● **Exercise objective**
Please copy out the entries below exactly, beginning with the line that contains "1 (lowest) to 100 (highest), and they are" and ending with the line that contains "pay attention to their domain authority", and include nothing outside that span.

### Source data

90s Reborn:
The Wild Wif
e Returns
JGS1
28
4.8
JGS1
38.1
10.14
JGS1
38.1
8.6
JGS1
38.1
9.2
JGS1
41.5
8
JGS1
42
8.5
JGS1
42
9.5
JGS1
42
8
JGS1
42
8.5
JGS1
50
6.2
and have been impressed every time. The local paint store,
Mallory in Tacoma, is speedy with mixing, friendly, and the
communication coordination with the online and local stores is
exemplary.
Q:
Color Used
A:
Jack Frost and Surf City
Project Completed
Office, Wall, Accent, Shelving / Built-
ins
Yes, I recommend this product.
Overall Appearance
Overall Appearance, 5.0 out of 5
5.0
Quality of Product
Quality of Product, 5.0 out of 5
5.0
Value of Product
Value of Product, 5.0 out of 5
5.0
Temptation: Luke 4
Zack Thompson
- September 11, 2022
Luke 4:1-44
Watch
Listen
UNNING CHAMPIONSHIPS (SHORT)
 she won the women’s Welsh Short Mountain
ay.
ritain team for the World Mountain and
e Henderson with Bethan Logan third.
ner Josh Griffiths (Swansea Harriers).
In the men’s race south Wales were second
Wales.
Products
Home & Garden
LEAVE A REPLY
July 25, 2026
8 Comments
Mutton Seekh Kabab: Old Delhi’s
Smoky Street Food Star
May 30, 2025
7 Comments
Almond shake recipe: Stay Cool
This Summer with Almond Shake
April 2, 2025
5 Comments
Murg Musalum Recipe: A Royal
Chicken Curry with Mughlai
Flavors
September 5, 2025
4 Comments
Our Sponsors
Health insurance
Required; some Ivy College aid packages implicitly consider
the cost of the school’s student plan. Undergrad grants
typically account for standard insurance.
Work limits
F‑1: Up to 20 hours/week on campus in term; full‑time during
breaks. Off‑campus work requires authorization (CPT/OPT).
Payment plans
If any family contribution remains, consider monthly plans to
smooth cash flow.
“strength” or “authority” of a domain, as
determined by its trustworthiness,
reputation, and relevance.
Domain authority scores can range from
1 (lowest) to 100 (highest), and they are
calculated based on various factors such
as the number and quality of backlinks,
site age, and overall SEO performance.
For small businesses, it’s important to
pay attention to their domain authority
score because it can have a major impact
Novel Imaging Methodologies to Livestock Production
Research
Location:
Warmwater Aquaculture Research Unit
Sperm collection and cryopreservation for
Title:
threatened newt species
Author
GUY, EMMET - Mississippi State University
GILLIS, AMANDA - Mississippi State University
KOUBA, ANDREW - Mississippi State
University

######

● **Solved problem**
1 (lowest) to 100 (highest), and they are
calculated based on various factors such
as the number and quality of backlinks,
site age, and overall SEO performance.
For small businesses, it’s important to
pay attention to their domain authority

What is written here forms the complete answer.